Credit to Author: Stuart Derdeyn| Date: Mon, 21 Oct 2019 18:00:03 +0000

When: Oct. 25-31, various times

Where: The Cinematheque, 1131 Howe St.

Tickets and info:thecinematheque.ca

Samhain, the ancient Celtic festival named for the Druidic religion’s Lord of Darkness, runs Oct. 31 to Nov. 1. Falling between the autumn equinox and the winter solstice, the event marked the end of the harvest and the onset of the darker time. Celebrated with animist costumes, sacrifices — both literal and symbolic — and myriad rituals, the pre-Halloween tradition has fuelled the creation of a unique genre of cinema called British folk horror.

The term first entered the language in 2003 when director Piers Haggard used it to describe his 1971 film the Blood on Satan’s Claw. Later, Mark Gatiss revisited it in his 2010 BBC documentary series on the history of horror.

Blood on Satan’s Claw tells the tale of a rural village undergoing demonic possession in the 1700s. The film is grouped with Witchfinder General (1968) and The Wicker Man (1973) in an unholy trinity of terror cinema preying upon people’s fears of everything from small towns to paganism. It’s a familiar narrative in horror movies today, ranging from the Blair Witch Project to the Witch, and most recently manifested in director Ari Aster’s hit Midsommar.

For this Samhain season, the Cinematheque presents three classics of the folk-horror genre. Beginning with 1957’s Night of the Demon, the series also includes The Wicker Man and the film most commonly seen as the sequel to that 1973 film, director Ben Wheatley’s Kill List (2011). The Cinematheque’s Shaun Inouye curated the series.

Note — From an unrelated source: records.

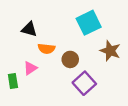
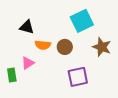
brown circle: (70, 59) -> (65, 47), moved
purple square: (84, 83) -> (78, 77), turned 30

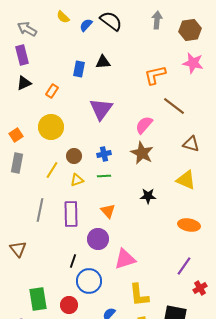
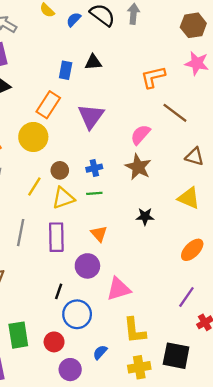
gray arrow: (157, 20) -> (133, 14), moved
orange rectangle: (52, 91) -> (48, 105), moved, size x1.6
yellow triangle: (77, 180) -> (63, 198), size x1.5
orange ellipse: (189, 225) -> (192, 250), turned -55

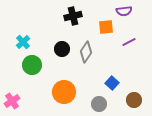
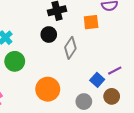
purple line: (129, 42) -> (115, 71), moved
black circle: (62, 49) -> (49, 35), moved
brown circle: (134, 100) -> (112, 96), moved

“This is a sub-genre that has spun out to become its own genre, which really appears to have begun with these late-’60s/early ’70s films from the U.K. that broke with the whole classic gothic Hammer Film Productions of the era (Frankenstein and Dracula, etc.),” said Inouye. “All three dealt with these ancient evils lurking beneath the soil, and these secret societies that upheld the pagan rites and rituals that went along with them. In such a conservative society, the idea of the terror from these heathen fringe groups really resonated.”

One need only read the news about “Piggate” involving former British prime minister David Cameron and the rumoured initiation ceremonies at the Oxford’s exclusive Piers Gaveston Society, or tales of the Bullingdon Club, to understand just how deep the traditions of secret societies and offbeat traditions runs in the U.K. Toss in a bit of urban-rural or class-based sub narrative conflicts into the script and any visit to the pastoral countryside at this time of year is poised to go poorly.

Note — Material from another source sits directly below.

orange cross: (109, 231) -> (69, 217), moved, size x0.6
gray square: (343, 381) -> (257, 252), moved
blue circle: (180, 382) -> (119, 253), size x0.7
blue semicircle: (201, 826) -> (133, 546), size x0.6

“The most common horror element deals with human sacrifice and that the protagonist is almost a kind of pawn in a cult’s grand design, helpless to do anything about the inevitable end,” said Inouye. “There is this sinister jubilance to these movies, with their sun-washed colour palette and dark themes. With the release and success of Midsommar, we really wanted to do a deep dive of the sub-genre in terms of its origins, heyday and its return.”

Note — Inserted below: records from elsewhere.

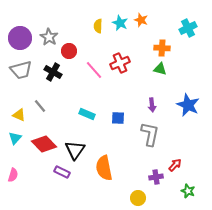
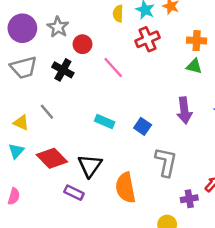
red cross: (120, 63) -> (148, 39), moved
purple arrow: (152, 105) -> (184, 110), size x1.5
blue square: (118, 118) -> (143, 126), turned 32
gray L-shape: (150, 134) -> (166, 162), moved

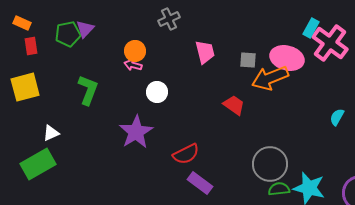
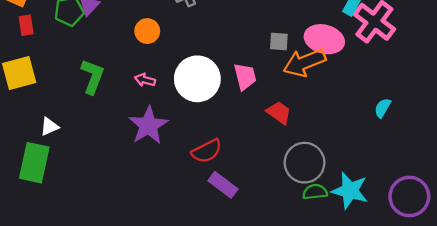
pink trapezoid: (205, 52) -> (245, 76), moved
pink arrow: (133, 65) -> (145, 80), moved
white circle: (157, 92) -> (197, 79), moved, size x1.8
red trapezoid: (234, 105) -> (279, 113), moved
green rectangle: (38, 164) -> (34, 163), turned -48

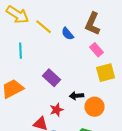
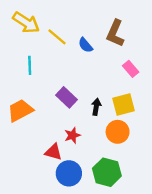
pink rectangle: (97, 50) -> (131, 69), moved
yellow square: (106, 73) -> (124, 105), moved
black arrow: (77, 96) -> (96, 107), moved, turned 104

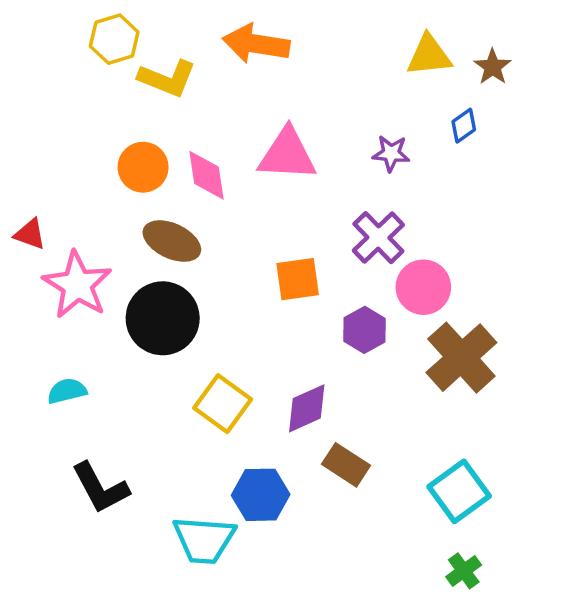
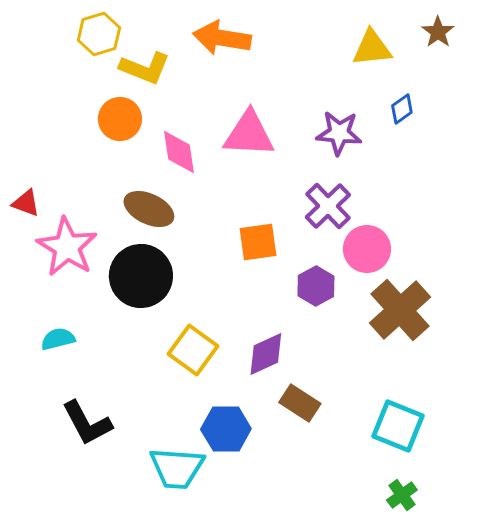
brown star: (493, 67) -> (438, 32), moved
purple star: (391, 153) -> (339, 133), size x1.4
orange circle: (143, 167) -> (120, 119), moved
cyan square: (459, 491) -> (398, 426), turned -32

The Night of the Demon is seen by many as the precursor to the whole sub-genre. The black-and-white chiller-thriller not only builds to a genuinely warped climax, but it also features a creature that would inspire countless others due to its impact. Inouye says that director Jacques Tourneur didn’t ever want to reveal the demon, but the studio insisted, so he created an all-time nightmare being. The Wicker Man has become such a popular cult film that it gets referenced in everything from new movies to long-running series such as Midsommer Murders or Supernatural. Wheatley’s Kill List brings the occult-influenced, unwilling pawn story into the modern time.

“There are even definite folkloric elements, such as runic symbols and other iconography, in the first season of True Detective,” said Inouye. “You even have that whole terrifying rural backwater kind of place that is scary to city folk. Drop in characters who are complete fish-out-of-water and think that they have the right world view and it’s a recipe for something bad to happen.”

Tapping into societal disillusionment with some weird back-to-the-land oddness can equal spine-tingling storylines. It’s a good bet that this won’t be the last time the Cinematheque taps into the folk-horror genre.

And for those who want to add to their viewing experience, the Folk Horror Freak-Out! Halloween Party (Oct. 31, 7 p.m.; the Cinematheque. Tickets and info: $20 advance; $25 at the door) includes a participatory theatre ritual with Jarin Schnexnider in partnership with What Lab and a screening of Kill List. Dress code is all white, with robes encouraged.

Also, a warning this Samhain. Don’t watch the 2006 remake of The Wicker Man starring Nicholas Cage. It’s too horrifying.